TDYolo - TouchDesigner YOLO Integration

May 18, 2026 · View on GitHub

This project was created and dedicated to all the students, colleagues, and friends during my time teaching at the Department of Computational Art at Goldsmiths, University of London

Farewell for now! Thank you all for everything!

A self-contained TouchDesigner component that runs YOLO11 object detection inside a headless browser bundled with TouchDesigner — no Python environment, no conda, no pip install required on the user's machine. Drop the .tox into your project and you're done.

⚠️ Requires an internet connection. The embedded headless browser needs network access while running (to bootstrap the inference runtime). Make sure your machine is online.
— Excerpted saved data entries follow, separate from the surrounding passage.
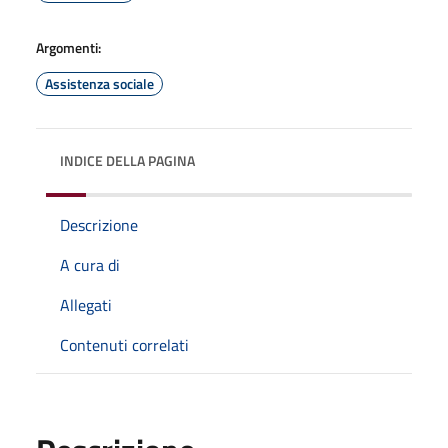
Argomenti:
Assistenza sociale
INDICE DELLA PAGINA
Descrizione
A cura di
Allegati
Contenuti correlati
Works on TouchDesigner Commercial and Non-Commercial. The binary frame pipeline stays within the Non-Commercial 1280×720 TOP cap (frames are 640×640).
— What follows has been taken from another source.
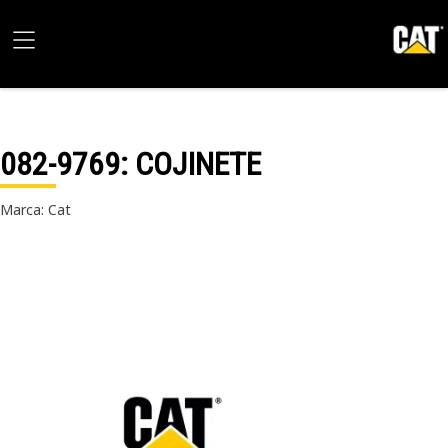
082-9769
: COJINETE
Marca: Cat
Project Status Platform TouchDesigner License

  • License: MIT (see tdyolo-web/LICENSE)
  • Architecture inspired by torinmb/yolo-touchdesigner. Implementation is independent — no source code was copied. See "Attribution" below.

Quickstart

Two ways to use the component:

  1. Download TDYolo_v2.tox from the Releases page.
  2. In TouchDesigner 2023.12000 or newer, drag TDYolo_v2.tox into your .toe project.

🔧 Option B — Full project (developers, modifications, sample videos)

  1. Clone the repo:
    git clone https://github.com/patrickhartono/TDYolo.git
    cd TDYolo
    
  2. Open TDYolo_v2.toe in TouchDesigner 2023.12000 or newer.
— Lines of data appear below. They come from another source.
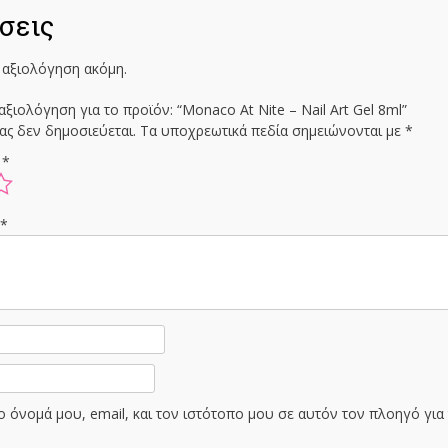
σεις
 αξιολόγηση ακόμη.
ξιολόγηση για το προϊόν: “Monaco At Nite – Nail Art Gel 8ml”
ας δεν δημοσιεύεται.
Τα υποχρεωτικά πεδία σημειώνονται με
*
ς
*
ς
*
 όνομά μου, email, και τον ιστότοπο μου σε αυτόν τον πλοηγό γι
Reading detections (both options)

  • report (table DAT, 8 columns): Object_Type, Confidence, X_Center, Y_Center, Width, Height, ID, ClassID
  • summary (table DAT, 2 columns): Object_Type, Count
  • Visual overlays via null2 (bbox), null5 (labels), null3 (source frame) — see Outputs below

That is the entire setup. There is no Python environment to install and no external runtime dependency.


Inputs

InputTypeDescription
in1TOPExternal video feed. If unconnected, the bundled moviefilein1 (sample video in video/) is used.

Outputs

The component exposes 6 outputConnectors at its boundary:

OutputTypeDescription
reportDAT (table)8 columns: Object_Type, Confidence, X_Center, Y_Center, Width, Height, ID, ClassID. Coordinates are top-left origin, pixel-space in the 640×640 inference canvas.
summaryDAT (table)2 columns: Object_Type, Count. Aggregated per-class counts for the current frame.
null2TOPBounding box overlay (transparent canvas, only edges drawn, per-class colors).
null5TOPDetection labels overlay (transparent canvas, "person 1: 0.93" badges above each bbox, black text on class-colored background).
null3TOPSynched 640×640 source frame the inference engine actually processed. Use this as the underlying image when compositing overlays.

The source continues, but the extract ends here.